The historic swings on Wall Street this week are likely to further depress residential sales velocity, experts said, but even with such gyrations, house hunters have continued to browse.
Jonathan Miller, president and CEO of residential appraisal firm Miller Samuel, said Monday’s fall in share prices will likely further cool the real estate market.
“The impact is that there is more confusion and more information to process, and when that happens, when there is this sort of negative swirl … it is not unusual for them to pull back and wait,” he said. “The key is how long is the pause.”
The Dow Jones industrial average fell 777 points, or nearly 7 percent, on Monday, the largest point drop ever. Then yesterday it rebounded 485 points.
Elizabeth Sample, a senior vice president and managing director at Brown Harris Stevens, said the market turmoil made a hedge fund executive looking to buy in the Time Warner Center area rethink the deal on Monday.

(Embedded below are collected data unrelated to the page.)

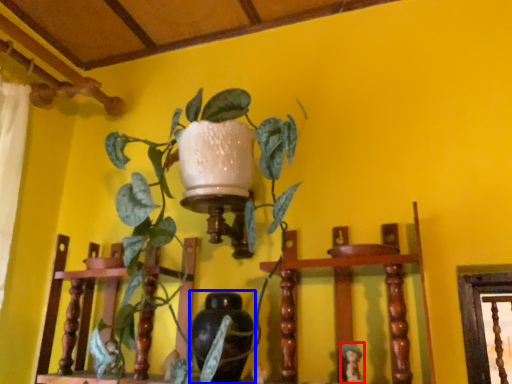 Question: Which point is further to the camera, toy (highlighted by a red box) or vase (highlighted by a blue box)?

Choices:
 (A) toy
 (B) vase

Answer: (B) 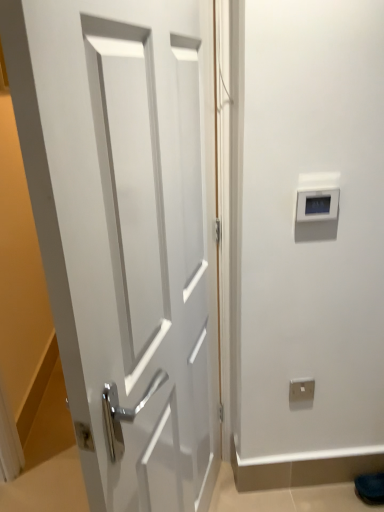 This screenshot has height=512, width=384. What are the coordinates of `gray plastic thermostat at upper right` in the screenshot? It's located at (317, 205).

Describe the element at coordinates (125, 232) in the screenshot. Image resolution: width=384 pixels, height=512 pixels. I see `white glossy door at center` at that location.

The width and height of the screenshot is (384, 512). In order to click on gray plastic thermostat at upper right in this screenshot , I will do `click(317, 205)`.

Consider the image. From a real-world perspective, is gray plastic thermostat at upper right positioned under white plastic electric outlet at lower center based on gravity?

Incorrect, from a real-world perspective, gray plastic thermostat at upper right is higher than white plastic electric outlet at lower center.

Is point (310, 199) farther from viewer compared to point (291, 400)?

No, it is not.

Considering the relative sizes of gray plastic thermostat at upper right and white plastic electric outlet at lower center in the image provided, is gray plastic thermostat at upper right wider than white plastic electric outlet at lower center?

Yes.

How many degrees apart are the facing directions of white plastic electric outlet at lower center and white glossy door at center?

The angle between the facing direction of white plastic electric outlet at lower center and the facing direction of white glossy door at center is 110 degrees.

Is white plastic electric outlet at lower center next to white glossy door at center and touching it?

white plastic electric outlet at lower center and white glossy door at center are clearly separated.

From a real-world perspective, between white plastic electric outlet at lower center and white glossy door at center, who is vertically higher?

In real-world perspective, white glossy door at center is above.

Considering the relative sizes of white plastic electric outlet at lower center and white glossy door at center in the image provided, is white plastic electric outlet at lower center thinner than white glossy door at center?

Correct, the width of white plastic electric outlet at lower center is less than that of white glossy door at center.

Does white plastic electric outlet at lower center turn towards gray plastic thermostat at upper right?

No, white plastic electric outlet at lower center is not oriented towards gray plastic thermostat at upper right.

Which object is positioned more to the right, white plastic electric outlet at lower center or gray plastic thermostat at upper right?

Positioned to the right is white plastic electric outlet at lower center.

From the image's perspective, is white plastic electric outlet at lower center above gray plastic thermostat at upper right?

Actually, white plastic electric outlet at lower center appears below gray plastic thermostat at upper right in the image.

Which is more to the left, gray plastic thermostat at upper right or white glossy door at center?

white glossy door at center.

Would you say white glossy door at center is part of gray plastic thermostat at upper right's contents?

No, gray plastic thermostat at upper right does not contain white glossy door at center.

Is gray plastic thermostat at upper right thinner than white glossy door at center?

Yes, gray plastic thermostat at upper right is thinner than white glossy door at center.

Are gray plastic thermostat at upper right and white glossy door at center far apart?

That's not correct — gray plastic thermostat at upper right is a little close to white glossy door at center.

Can you confirm if white glossy door at center is bigger than white plastic electric outlet at lower center?

Yes.

Would you say white glossy door at center contains white plastic electric outlet at lower center?

That's incorrect, white plastic electric outlet at lower center is not inside white glossy door at center.

Could you tell me if white glossy door at center is turned towards white plastic electric outlet at lower center?

No, white glossy door at center is not facing towards white plastic electric outlet at lower center.

From a real-world perspective, does white glossy door at center sit lower than white plastic electric outlet at lower center?

No.

Does white glossy door at center have a smaller size compared to gray plastic thermostat at upper right?

Incorrect, white glossy door at center is not smaller in size than gray plastic thermostat at upper right.

Is white glossy door at center in contact with gray plastic thermostat at upper right?

No, white glossy door at center is not beside gray plastic thermostat at upper right.

Locate an element on the screen. door that appears on the left of gray plastic thermostat at upper right is located at coordinates pyautogui.click(x=125, y=232).

There is a white plastic electric outlet at lower center. Where is `thermostat above it (from a real-world perspective)`? This screenshot has width=384, height=512. thermostat above it (from a real-world perspective) is located at coordinates (317, 205).

This screenshot has height=512, width=384. Identify the location of electric outlet below the white glossy door at center (from the image's perspective). (301, 389).

Based on their spatial positions, is white glossy door at center or white plastic electric outlet at lower center closer to gray plastic thermostat at upper right?

white glossy door at center is positioned closer to the anchor gray plastic thermostat at upper right.

Estimate the real-world distances between objects in this image. Which object is closer to white plastic electric outlet at lower center, gray plastic thermostat at upper right or white glossy door at center?

Based on the image, gray plastic thermostat at upper right appears to be nearer to white plastic electric outlet at lower center.

When comparing their distances from white plastic electric outlet at lower center, does white glossy door at center or gray plastic thermostat at upper right seem closer?

gray plastic thermostat at upper right is closer to white plastic electric outlet at lower center.

Looking at the image, which one is located further to white glossy door at center, gray plastic thermostat at upper right or white plastic electric outlet at lower center?

white plastic electric outlet at lower center is positioned further to the anchor white glossy door at center.

Considering their positions, is white plastic electric outlet at lower center positioned further to white glossy door at center than gray plastic thermostat at upper right?

Based on the image, white plastic electric outlet at lower center appears to be further to white glossy door at center.

Looking at the image, which one is located closer to gray plastic thermostat at upper right, white plastic electric outlet at lower center or white glossy door at center?

white glossy door at center lies closer to gray plastic thermostat at upper right than the other object.

Find the location of a particular element. The width and height of the screenshot is (384, 512). thermostat between white glossy door at center and white plastic electric outlet at lower center from front to back is located at coordinates (317, 205).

“We were in the middle of a $20 million condo negotiation and had come to an accepted offer. But her buyer said “he wanted to wait and see,” she noted. “Not that he was not going to buy, but that he might reduce the offer.”
Despite delays, Sample said the environment is not as bad as it was when she started out in the real estate business in 1987, the year the stock market fell 22 percent.
“That was much worse than this,” she said.
Some house hunters are hoping to use the stock market woes as leverage.
“If I was a buyer I would use it to my advantage,” said Kathy Braddock, co-founder of real estate consulting firm Braddock + Purcell and the New York City real estate company Charles Rutenberg Realty.
She said a potential buyer on the Upper West side was doing just that. Braddock received a call from a broker whose client called Monday after the market closed.
“With the Dow down 777 points, what do you think the seller wants to do?” the client told the broker, Braddock said.
Despite the record drop, house hunters continued to look for properties.
Leonard Steinberg, an executive vice president at Prudential Douglas Elliman, said he was showing a couple a Chelsea apartment for the second time.
“They didn’t seem to be focused on the market, they seemed to be focused on their lives,” he said.